Instructions for the task
Where an entry below contains an image, skip the image and reproduce the rest exactly.

Records from a data collection
^^^^

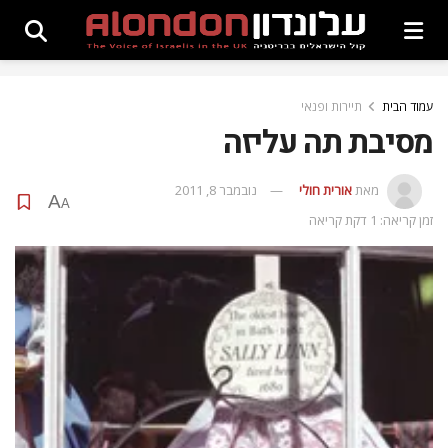
עמוד הבית
תיירות ופנאי
מסיבת תה עליזה
מאת
אורית חולי
נובמבר 8, 2011
A
A
זמן קריאה: 1 דקת קריאה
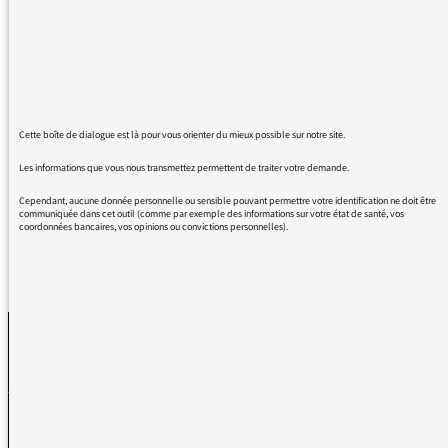
tripes. Toujours le même schéma de la justice.
Les victimes ne sont pas reconnues et le
criminel de père continu de faire du mal sans
insouciance . C'est bien la justice
d'aujourd'hui.
Cette boîte de dialogue est là pour vous orienter du mieux possible sur notre site.
Merci encore pour votre émission. Elle est
formidable.
Les informations que vous nous transmettez permettent de traiter votre demande.
Cependant, aucune donnée personnelle ou sensible pouvant permettre votre identification ne doit être
communiquée dans cet outil (comme par exemple des informations sur votre état de santé, vos
coordonnées bancaires, vos opinions ou convictions personnelles).
REVENIR AUX MESSAGES
La médiatrice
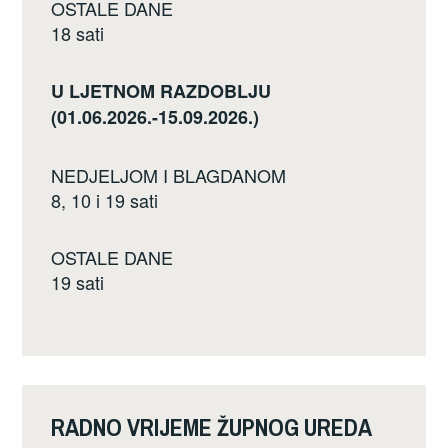
OSTALE DANE
18 sati
U LJETNOM RAZDOBLJU
(01.06.2026.-15.09.2026.)
NEDJELJOM I BLAGDANOM
8, 10 i 19 sati
OSTALE DANE
19 sati
RADNO VRIJEME ŽUPNOG UREDA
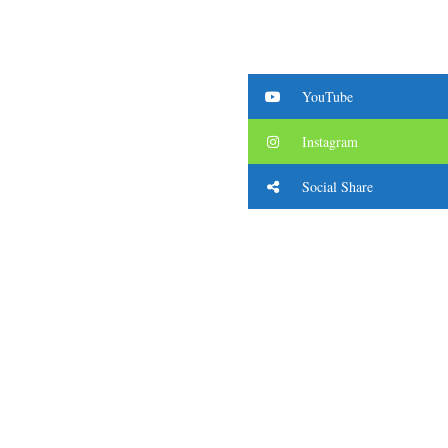
YouTube
Instagram
Social Share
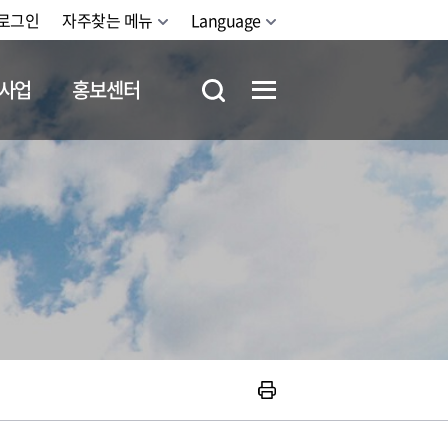
로그인
자주찾는 메뉴
Language
사업
홍보센터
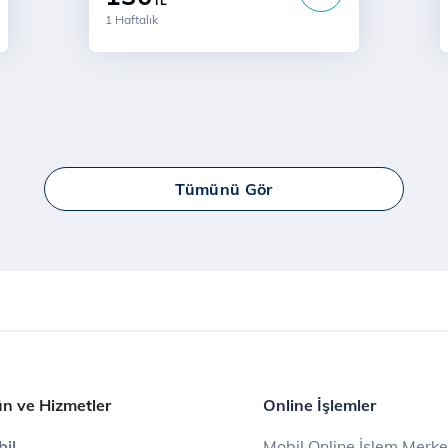
TL
1 Haftalık
Tümünü Gör
n ve Hizmetler
Online İşlemler
il
Mobil Online İşlem Merke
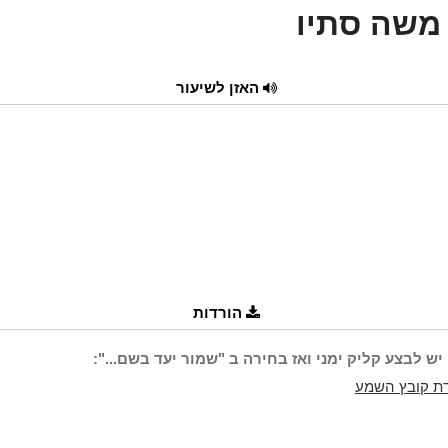
משה סתיו
האזן לשיעור
הורדות
יש לבצע קליק ימני ואז בחירה ב "שמור יעד בשם...":
ת קובץ השמע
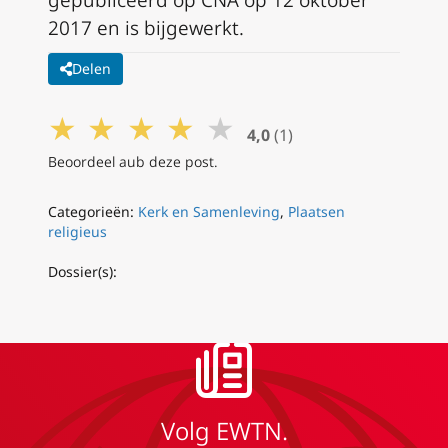
2017 en is bijgewerkt.
Delen
★
★
★
★
★
4,0
(1)
Beoordeel aub deze post.
Categorieën:
Kerk en Samenleving
,
Plaatsen
religieus
Dossier(s):
Volg EWTN.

^^^^

Answer section
עמוד הבית
תיירות ופנאי
מסיבת תה עליזה
מאת
אורית חולי
נובמבר 8, 2011
A
A
זמן קריאה: 1 דקת קריאה
tripes. Toujours le même schéma de la justice.
Les victimes ne sont pas reconnues et le
criminel de père continu de faire du mal sans
insouciance . C'est bien la justice
d'aujourd'hui.
Cette boîte de dialogue est là pour vous orienter du mieux possible sur notre site.
Merci encore pour votre émission. Elle est
formidable.
Les informations que vous nous transmettez permettent de traiter votre demande.
Cependant, aucune donnée personnelle ou sensible pouvant permettre votre identification ne doit être
communiquée dans cet outil (comme par exemple des informations sur votre état de santé, vos
coordonnées bancaires, vos opinions ou convictions personnelles).
REVENIR AUX MESSAGES
La médiatrice
OSTALE DANE
18 sati
U LJETNOM RAZDOBLJU
(01.06.2026.-15.09.2026.)
NEDJELJOM I BLAGDANOM
8, 10 i 19 sati
OSTALE DANE
19 sati
RADNO VRIJEME ŽUPNOG UREDA
YouTube
Instagram
Social Share
로그인
자주찾는 메뉴
Language
사업
홍보센터
TL
1 Haftalık
Tümünü Gör
n ve Hizmetler
Online İşlemler
il
Mobil Online İşlem Merke
משה סתיו
האזן לשיעור
הורדות
יש לבצע קליק ימני ואז בחירה ב "שמור יעד בשם...":
ת קובץ השמע
2017 en is bijgewerkt.
Delen
★
★
★
★
★
4,0
(1)
Beoordeel aub deze post.
Categorieën:
Kerk en Samenleving
,
Plaatsen
religieus
Dossier(s):
Volg EWTN.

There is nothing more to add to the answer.